The risk factors for the heart disease are manually detected factors from several measures of medical records is too expensive, time-consuming and an error to be disposed [6]. Diagnosing patients are accurately and monitoring treatments are effectively involved by quality services [7]. An existing feature can be divided into two main categories: appearance-based features and manifold-based features [8]. Performance of the feature extraction and representation, such as linear Principal Component Analysis (PCA), Fisher Linear Discriminant Analysis (FLDA) and Locality Preserving Projection (LPP) are utilized [9]. The extracting functions such as kurtosis and peak factor, the faults diagnosis, degradation process assessment, reliability estimation and residual life prediction that are performed to diagnose and predict health states of the mechanical equipment [10]. Locality Preserving Projections (LPP) is termed as a linear technique. The LPP protects the local manifold structure modeled by the nearest neighbor graph of the patterns so that the learned subspace preserves local information [11].
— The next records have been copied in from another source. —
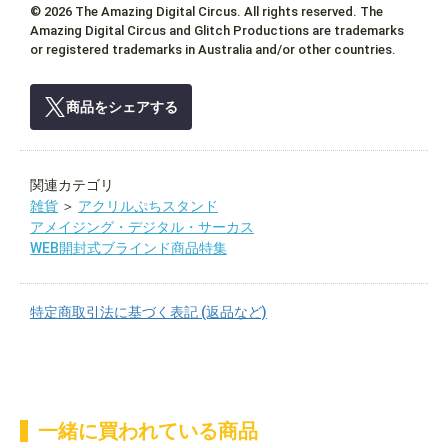
© 2026 The Amazing Digital Circus. All rights reserved. The
Amazing Digital Circus and Glitch Productions are trademarks
or registered trademarks in Australia and/or other countries.
商品をシェアする
関連カテゴリ
雑貨
＞
アクリルぷちスタンド
アメイジング・デジタル・サーカス
WEB開封式ブラインド商品特集
特定商取引法に基づく表記 (返品など)
一緒に買われている商品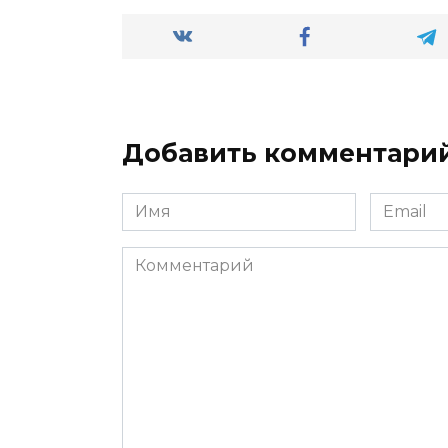
Добавить комментари
Имя
Email
*
*
Комментарий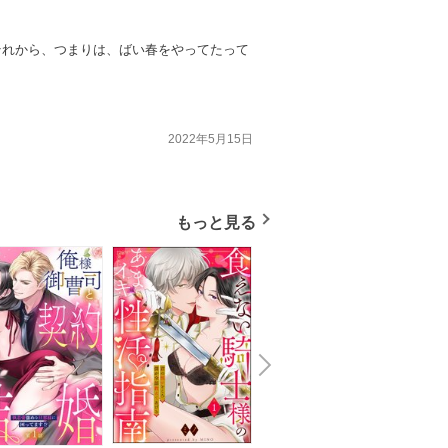
。それから、つまりは、ばい春をやってたって
2022年5月15日
もっと見る
N
x
e
t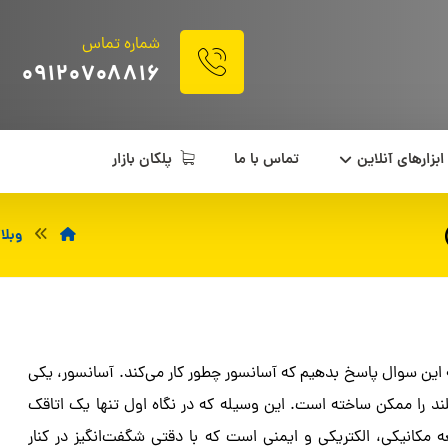
شماره تماس
۰۹۱۲۰۷۰۸۸۱۶
ابزارهای آنلاین
تماس با ما
پلکان بازار
وبلا
ه این سوال پاسخ بدهیم که آسانسور چطور کار می‌کند. آسانسور، یکی
ند را ممکن ساخته است. این وسیله که در نگاه اول تنها یک اتاقک
مکانیکی، الکتریکی و ایمنی است که با دقتی شگفت‌انگیز در کنار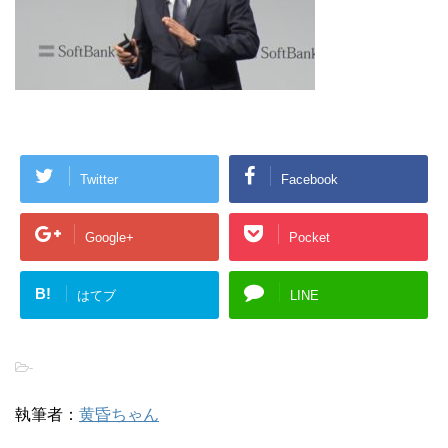
Twitter
Facebook
Google+
Pocket
B!
はてブ
LINE
-
執筆者：
黄昏ちゃん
The main aim of the LPP is to protect the local structure only and does not concern the relative positions of two separate samples [12]. LPP and the Kernel LPP (KLPP) as a nonlinear extension of LPP are obtained from a dimensionality reduction algorithm [13]. An orthogonal basis is obtained from the Orthogonal LPP (OLPP) algorithm [14]. Preservation of the local manifold structure of two projections is mutually performed. On the other hand, optimization problems are totally varied [15]. It has a superior convergence and generalization performance in comparison with other nine sophisticated ANNs [16]. Group Search Optimizer (GSO), performs novel optimization algorithm and it provides continuous optimization problems [17]. This hybrid classifier has been performed in the Coronary Heart Disease (CHD) risk assessment problem and the experimental results are explained and analysed. In this paper by using GSO algorithm performance is combined with the evaluation metrics such as accuracy, sensitivity and specificity are evaluated [18].
Literature Review
Poornima et al. [19] had explained to extend a framework to detect the heart disease. Nowadays several methods were involved to healthcare data set which is not robust for the prediction of future health care utilization such as predicting individual expenditures and disease risks for patients. Reducing the feature dimensions of input high-dimensional data; OLPP method was used. Gravitational Search Algorithm (GSA) was used with Levenberg-Marquardt Training algorithm in the neural network due to the hybrid classifier. For practically UCI machine learning repository such as Cleveland, Hungarian and Switzerland was performed by using Gravitational Search Algorithm (GSA). It was subjected to analyse the performance of the system and combined with the evaluation metrics such as accuracy, sensitivity, and specificity.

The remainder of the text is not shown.